THE DATA Block Start
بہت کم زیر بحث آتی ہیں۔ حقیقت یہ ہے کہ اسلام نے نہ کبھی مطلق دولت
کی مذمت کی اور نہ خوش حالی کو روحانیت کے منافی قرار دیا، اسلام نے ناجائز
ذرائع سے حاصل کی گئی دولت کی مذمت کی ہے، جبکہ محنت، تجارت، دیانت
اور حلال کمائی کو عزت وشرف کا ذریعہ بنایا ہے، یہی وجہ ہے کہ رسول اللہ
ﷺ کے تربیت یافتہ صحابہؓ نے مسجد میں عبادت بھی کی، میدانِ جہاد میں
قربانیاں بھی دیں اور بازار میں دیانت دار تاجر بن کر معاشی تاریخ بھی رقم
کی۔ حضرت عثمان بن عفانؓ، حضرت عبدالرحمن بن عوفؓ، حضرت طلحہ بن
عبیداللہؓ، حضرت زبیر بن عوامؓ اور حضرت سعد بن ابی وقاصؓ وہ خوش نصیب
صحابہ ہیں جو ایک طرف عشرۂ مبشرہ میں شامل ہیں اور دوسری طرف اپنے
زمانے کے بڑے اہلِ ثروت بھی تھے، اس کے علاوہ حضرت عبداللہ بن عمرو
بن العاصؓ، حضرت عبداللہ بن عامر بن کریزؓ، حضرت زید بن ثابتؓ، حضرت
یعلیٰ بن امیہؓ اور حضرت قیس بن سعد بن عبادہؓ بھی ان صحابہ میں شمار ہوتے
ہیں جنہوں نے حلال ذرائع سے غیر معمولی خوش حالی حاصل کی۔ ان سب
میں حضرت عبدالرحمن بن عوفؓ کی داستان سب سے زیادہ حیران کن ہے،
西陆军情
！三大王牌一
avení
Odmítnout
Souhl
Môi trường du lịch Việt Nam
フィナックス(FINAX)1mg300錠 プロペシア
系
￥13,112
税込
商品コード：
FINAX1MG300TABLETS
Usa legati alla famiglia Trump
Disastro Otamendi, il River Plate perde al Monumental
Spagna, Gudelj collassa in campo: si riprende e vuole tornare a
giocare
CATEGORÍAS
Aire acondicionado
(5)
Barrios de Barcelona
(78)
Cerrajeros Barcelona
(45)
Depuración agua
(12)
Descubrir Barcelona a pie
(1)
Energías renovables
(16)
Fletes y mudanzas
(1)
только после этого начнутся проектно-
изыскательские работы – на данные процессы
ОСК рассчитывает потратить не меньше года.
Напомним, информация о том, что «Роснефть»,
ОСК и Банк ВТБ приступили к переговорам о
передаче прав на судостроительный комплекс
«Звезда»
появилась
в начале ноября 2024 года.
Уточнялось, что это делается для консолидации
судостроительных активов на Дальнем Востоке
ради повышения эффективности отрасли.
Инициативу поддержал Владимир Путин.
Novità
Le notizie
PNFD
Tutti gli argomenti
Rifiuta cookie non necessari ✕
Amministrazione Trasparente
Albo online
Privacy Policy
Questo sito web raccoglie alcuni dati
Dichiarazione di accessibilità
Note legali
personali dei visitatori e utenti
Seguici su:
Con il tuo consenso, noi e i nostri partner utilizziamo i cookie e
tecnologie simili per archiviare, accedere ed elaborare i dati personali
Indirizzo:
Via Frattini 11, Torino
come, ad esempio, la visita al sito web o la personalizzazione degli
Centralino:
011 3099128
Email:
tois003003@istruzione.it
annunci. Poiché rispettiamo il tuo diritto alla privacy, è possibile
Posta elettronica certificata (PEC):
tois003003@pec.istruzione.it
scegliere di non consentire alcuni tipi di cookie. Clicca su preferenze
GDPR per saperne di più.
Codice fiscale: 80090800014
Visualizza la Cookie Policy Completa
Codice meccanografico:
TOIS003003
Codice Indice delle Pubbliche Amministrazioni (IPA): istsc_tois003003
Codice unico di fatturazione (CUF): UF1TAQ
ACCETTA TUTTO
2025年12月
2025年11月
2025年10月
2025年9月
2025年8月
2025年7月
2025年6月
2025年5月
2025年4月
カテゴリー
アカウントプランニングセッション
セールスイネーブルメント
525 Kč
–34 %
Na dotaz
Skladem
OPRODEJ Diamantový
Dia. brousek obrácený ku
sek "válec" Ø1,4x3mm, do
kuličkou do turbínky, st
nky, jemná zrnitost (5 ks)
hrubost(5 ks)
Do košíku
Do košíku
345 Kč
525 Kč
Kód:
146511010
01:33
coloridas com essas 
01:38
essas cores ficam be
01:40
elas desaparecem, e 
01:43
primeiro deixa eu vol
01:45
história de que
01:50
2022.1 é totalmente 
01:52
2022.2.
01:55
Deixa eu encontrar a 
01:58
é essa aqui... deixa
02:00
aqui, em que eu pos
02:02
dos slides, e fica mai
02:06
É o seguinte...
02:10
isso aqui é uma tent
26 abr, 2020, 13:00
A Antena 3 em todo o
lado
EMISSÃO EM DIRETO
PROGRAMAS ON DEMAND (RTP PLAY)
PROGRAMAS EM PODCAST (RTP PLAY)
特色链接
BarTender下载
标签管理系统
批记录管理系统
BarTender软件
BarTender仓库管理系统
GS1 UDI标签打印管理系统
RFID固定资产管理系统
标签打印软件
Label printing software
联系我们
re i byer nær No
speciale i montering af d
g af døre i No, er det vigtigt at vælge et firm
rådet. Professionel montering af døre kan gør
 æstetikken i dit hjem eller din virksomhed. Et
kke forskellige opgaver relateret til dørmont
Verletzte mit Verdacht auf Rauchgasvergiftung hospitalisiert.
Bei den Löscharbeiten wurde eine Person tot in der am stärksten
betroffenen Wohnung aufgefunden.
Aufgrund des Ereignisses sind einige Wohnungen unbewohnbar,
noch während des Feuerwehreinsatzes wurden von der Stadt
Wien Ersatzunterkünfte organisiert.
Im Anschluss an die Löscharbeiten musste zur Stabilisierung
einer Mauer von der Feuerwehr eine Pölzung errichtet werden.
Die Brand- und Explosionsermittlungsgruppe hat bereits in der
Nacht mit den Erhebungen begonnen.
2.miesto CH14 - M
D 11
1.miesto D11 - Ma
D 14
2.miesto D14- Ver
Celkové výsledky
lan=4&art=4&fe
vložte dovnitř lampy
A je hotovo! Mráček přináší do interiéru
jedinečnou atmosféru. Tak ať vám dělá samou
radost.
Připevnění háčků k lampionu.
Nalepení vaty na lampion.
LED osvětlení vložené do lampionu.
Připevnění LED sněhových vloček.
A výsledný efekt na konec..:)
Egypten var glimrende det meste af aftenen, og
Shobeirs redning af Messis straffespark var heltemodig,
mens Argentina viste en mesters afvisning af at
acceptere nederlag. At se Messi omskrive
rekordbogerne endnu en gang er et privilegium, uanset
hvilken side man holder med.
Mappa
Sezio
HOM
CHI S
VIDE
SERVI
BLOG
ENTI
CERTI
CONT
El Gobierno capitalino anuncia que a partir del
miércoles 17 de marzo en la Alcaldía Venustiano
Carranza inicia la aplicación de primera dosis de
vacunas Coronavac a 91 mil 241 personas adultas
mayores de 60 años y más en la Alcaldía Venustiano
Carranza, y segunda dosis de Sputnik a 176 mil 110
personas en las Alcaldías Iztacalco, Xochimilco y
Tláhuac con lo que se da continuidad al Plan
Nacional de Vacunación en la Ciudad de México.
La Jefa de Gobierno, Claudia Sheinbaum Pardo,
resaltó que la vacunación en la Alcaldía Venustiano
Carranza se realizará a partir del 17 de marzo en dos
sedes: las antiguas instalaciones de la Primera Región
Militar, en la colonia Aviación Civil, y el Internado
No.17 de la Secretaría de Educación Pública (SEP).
THE DATA Block End
TASK:
Quote every record above exactly.

EXPECTED ANSWER:
بہت کم زیر بحث آتی ہیں۔ حقیقت یہ ہے کہ اسلام نے نہ کبھی مطلق دولت
کی مذمت کی اور نہ خوش حالی کو روحانیت کے منافی قرار دیا، اسلام نے ناجائز
ذرائع سے حاصل کی گئی دولت کی مذمت کی ہے، جبکہ محنت، تجارت، دیانت
اور حلال کمائی کو عزت وشرف کا ذریعہ بنایا ہے، یہی وجہ ہے کہ رسول اللہ
ﷺ کے تربیت یافتہ صحابہؓ نے مسجد میں عبادت بھی کی، میدانِ جہاد میں
قربانیاں بھی دیں اور بازار میں دیانت دار تاجر بن کر معاشی تاریخ بھی رقم
کی۔ حضرت عثمان بن عفانؓ، حضرت عبدالرحمن بن عوفؓ، حضرت طلحہ بن
عبیداللہؓ، حضرت زبیر بن عوامؓ اور حضرت سعد بن ابی وقاصؓ وہ خوش نصیب
صحابہ ہیں جو ایک طرف عشرۂ مبشرہ میں شامل ہیں اور دوسری طرف اپنے
زمانے کے بڑے اہلِ ثروت بھی تھے، اس کے علاوہ حضرت عبداللہ بن عمرو
بن العاصؓ، حضرت عبداللہ بن عامر بن کریزؓ، حضرت زید بن ثابتؓ، حضرت
یعلیٰ بن امیہؓ اور حضرت قیس بن سعد بن عبادہؓ بھی ان صحابہ میں شمار ہوتے
ہیں جنہوں نے حلال ذرائع سے غیر معمولی خوش حالی حاصل کی۔ ان سب
میں حضرت عبدالرحمن بن عوفؓ کی داستان سب سے زیادہ حیران کن ہے،
西陆军情
！三大王牌一
avení
Odmítnout
Souhl
Môi trường du lịch Việt Nam
フィナックス(FINAX)1mg300錠 プロペシア
系
￥13,112
税込
商品コード：
FINAX1MG300TABLETS
Usa legati alla famiglia Trump
Disastro Otamendi, il River Plate perde al Monumental
Spagna, Gudelj collassa in campo: si riprende e vuole tornare a
giocare
CATEGORÍAS
Aire acondicionado
(5)
Barrios de Barcelona
(78)
Cerrajeros Barcelona
(45)
Depuración agua
(12)
Descubrir Barcelona a pie
(1)
Energías renovables
(16)
Fletes y mudanzas
(1)
только после этого начнутся проектно-
изыскательские работы – на данные процессы
ОСК рассчитывает потратить не меньше года.
Напомним, информация о том, что «Роснефть»,
ОСК и Банк ВТБ приступили к переговорам о
передаче прав на судостроительный комплекс
«Звезда»
появилась
в начале ноября 2024 года.
Уточнялось, что это делается для консолидации
судостроительных активов на Дальнем Востоке
ради повышения эффективности отрасли.
Инициативу поддержал Владимир Путин.
Novità
Le notizie
PNFD
Tutti gli argomenti
Rifiuta cookie non necessari ✕
Amministrazione Trasparente
Albo online
Privacy Policy
Questo sito web raccoglie alcuni dati
Dichiarazione di accessibilità
Note legali
personali dei visitatori e utenti
Seguici su:
Con il tuo consenso, noi e i nostri partner utilizziamo i cookie e
tecnologie simili per archiviare, accedere ed elaborare i dati personali
Indirizzo:
Via Frattini 11, Torino
come, ad esempio, la visita al sito web o la personalizzazione degli
Centralino:
011 3099128
Email:
tois003003@istruzione.it
annunci. Poiché rispettiamo il tuo diritto alla privacy, è possibile
Posta elettronica certificata (PEC):
tois003003@pec.istruzione.it
scegliere di non consentire alcuni tipi di cookie. Clicca su preferenze
GDPR per saperne di più.
Codice fiscale: 80090800014
Visualizza la Cookie Policy Completa
Codice meccanografico:
TOIS003003
Codice Indice delle Pubbliche Amministrazioni (IPA): istsc_tois003003
Codice unico di fatturazione (CUF): UF1TAQ
ACCETTA TUTTO
2025年12月
2025年11月
2025年10月
2025年9月
2025年8月
2025年7月
2025年6月
2025年5月
2025年4月
カテゴリー
アカウントプランニングセッション
セールスイネーブルメント
525 Kč
–34 %
Na dotaz
Skladem
OPRODEJ Diamantový
Dia. brousek obrácený ku
sek "válec" Ø1,4x3mm, do
kuličkou do turbínky, st
nky, jemná zrnitost (5 ks)
hrubost(5 ks)
Do košíku
Do košíku
345 Kč
525 Kč
Kód:
146511010
01:33
coloridas com essas 
01:38
essas cores ficam be
01:40
elas desaparecem, e 
01:43
primeiro deixa eu vol
01:45
história de que
01:50
2022.1 é totalmente 
01:52
2022.2.
01:55
Deixa eu encontrar a 
01:58
é essa aqui... deixa
02:00
aqui, em que eu pos
02:02
dos slides, e fica mai
02:06
É o seguinte...
02:10
isso aqui é uma tent
26 abr, 2020, 13:00
A Antena 3 em todo o
lado
EMISSÃO EM DIRETO
PROGRAMAS ON DEMAND (RTP PLAY)
PROGRAMAS EM PODCAST (RTP PLAY)
特色链接
BarTender下载
标签管理系统
批记录管理系统
BarTender软件
BarTender仓库管理系统
GS1 UDI标签打印管理系统
RFID固定资产管理系统
标签打印软件
Label printing software
联系我们
re i byer nær No
speciale i montering af d
g af døre i No, er det vigtigt at vælge et firm
rådet. Professionel montering af døre kan gør
 æstetikken i dit hjem eller din virksomhed. Et
kke forskellige opgaver relateret til dørmont
Verletzte mit Verdacht auf Rauchgasvergiftung hospitalisiert.
Bei den Löscharbeiten wurde eine Person tot in der am stärksten
betroffenen Wohnung aufgefunden.
Aufgrund des Ereignisses sind einige Wohnungen unbewohnbar,
noch während des Feuerwehreinsatzes wurden von der Stadt
Wien Ersatzunterkünfte organisiert.
Im Anschluss an die Löscharbeiten musste zur Stabilisierung
einer Mauer von der Feuerwehr eine Pölzung errichtet werden.
Die Brand- und Explosionsermittlungsgruppe hat bereits in der
Nacht mit den Erhebungen begonnen.
2.miesto CH14 - M
D 11
1.miesto D11 - Ma
D 14
2.miesto D14- Ver
Celkové výsledky
lan=4&art=4&fe
vložte dovnitř lampy
A je hotovo! Mráček přináší do interiéru
jedinečnou atmosféru. Tak ať vám dělá samou
radost.
Připevnění háčků k lampionu.
Nalepení vaty na lampion.
LED osvětlení vložené do lampionu.
Připevnění LED sněhových vloček.
A výsledný efekt na konec..:)
Egypten var glimrende det meste af aftenen, og
Shobeirs redning af Messis straffespark var heltemodig,
mens Argentina viste en mesters afvisning af at
acceptere nederlag. At se Messi omskrive
rekordbogerne endnu en gang er et privilegium, uanset
hvilken side man holder med.
Mappa
Sezio
HOM
CHI S
VIDE
SERVI
BLOG
ENTI
CERTI
CONT
El Gobierno capitalino anuncia que a partir del
miércoles 17 de marzo en la Alcaldía Venustiano
Carranza inicia la aplicación de primera dosis de
vacunas Coronavac a 91 mil 241 personas adultas
mayores de 60 años y más en la Alcaldía Venustiano
Carranza, y segunda dosis de Sputnik a 176 mil 110
personas en las Alcaldías Iztacalco, Xochimilco y
Tláhuac con lo que se da continuidad al Plan
Nacional de Vacunación en la Ciudad de México.
La Jefa de Gobierno, Claudia Sheinbaum Pardo,
resaltó que la vacunación en la Alcaldía Venustiano
Carranza se realizará a partir del 17 de marzo en dos
sedes: las antiguas instalaciones de la Primera Región
Militar, en la colonia Aviación Civil, y el Internado
No.17 de la Secretaría de Educación Pública (SEP).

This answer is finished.